TRENTON, N.J. (CN) — A lawyer for New Jersey faced tough questions Monday from the state Supreme Court while arguing that workers who lost jobs they never quite started are disqualified from collecting unemployment.
Getting off to a rocky start, Assistant Attorney General Melissa Schaffer made the case this morning that the language of the statute leaves no room for doubt
“You say there is no doubt, yet we have two cases that go in opposite directions,” Justice Walter Timpone said.
The two cases before the court this morning involve Patricia McClain, who quit her teaching job with Learning Edge Academy after accepting a job offer from Kids Choice Academy, and Cynthia Blake, who quit her job with Laurel Healthcare for a new job at Alaris Healthcare.

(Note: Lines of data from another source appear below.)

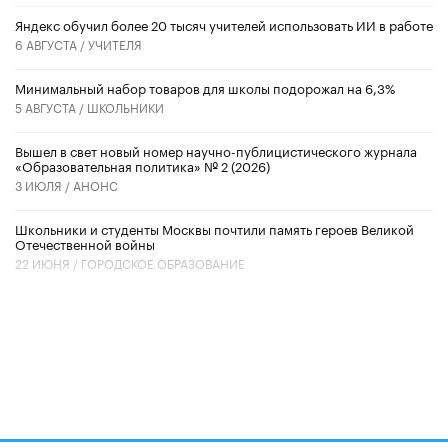
​Яндекс обучил более 20 тысяч учителей использовать ИИ в работе
6 АВГУСТА /
УЧИТЕЛЯ
Минимальный набор товаров для школы подорожал на 6,3%
5 АВГУСТА /
ШКОЛЬНИКИ
Вышел в свет новый номер научно-публицистического журнала
«Образовательная политика» № 2 (2026)
3 ИЮЛЯ /
АНОНС
Школьники и студенты Москвы почтили память героев Великой
Отечественной войны
22 ИЮНЯ /
ГОРОДСКОЕ ОБРАЗОВАНИЕ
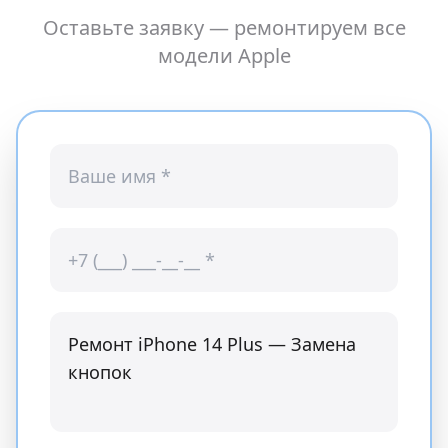
Оставьте заявку — ремонтируем все
модели
Apple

While Kids Choice rescinded McClain’s job the day after she left Learning Edge, Alaris retracted its offer to Blake two days before her start date.
McClain prevailed in her court battle for benefits, with Superior Court Judge Francis Vernoia finding that she did not need to start her new job to be eligible, but Blake lost her challenge before Superior Court Judge Carmen Messano.
At oral arguments Monday, Justice Faustino Fernandez-Vina focused on the language of a 2015 amendment to New Jersey law, which provides an exemption for disqualification if the employee quits for a better job.
Fernandez-Vina said if lawmakers had intended to require a person to actually start a job, they would have used the word “begin” rather than “accept.”
Pressing Schaffer on intent as well, the justice also said that lawmakers crafted the amendment so that workers would better themselves by seeking more rewarding jobs.
Justice Anne Patterson pressed Schaffer meanwhile to defend different outcomes for workers who are fired on their first day or the day before that start date.
Though Schaffer stressed that the Legislature had been working in general to protect people after layoffs, Justice Barry Albin appeared skeptical.
“An employee leaves a job expecting to start a new job than the offer is rescinded, there’s no benefits,” Albin said. “You think that’s logical?”
Schaffer had a quick reply, however, when Albin asked whether the workers here could be said to have done something wrong.
“They quit,” Schaffer said.
Pressing this point at rebuttal, the lawyer argued: “You don’t get benefits for simply quitting your job.”
Alan Lesso, an attorney for Blake with South Jersey Legal Services, challenged the interpretation of the law as now a “narrow exception.”
“This is a liberalizing amendment to accept a job with better pay or hours,” Lesso said.
Also presiding over the hearing were Chief Justice Stuart Rabner, Justice Lee Solomon and Justice Jaynee LaVecchia. Justice LaVecchia was not in attendance, but will contribute to the decision after watching the arguments via video.
McClain was represented by Kenneth Goldman.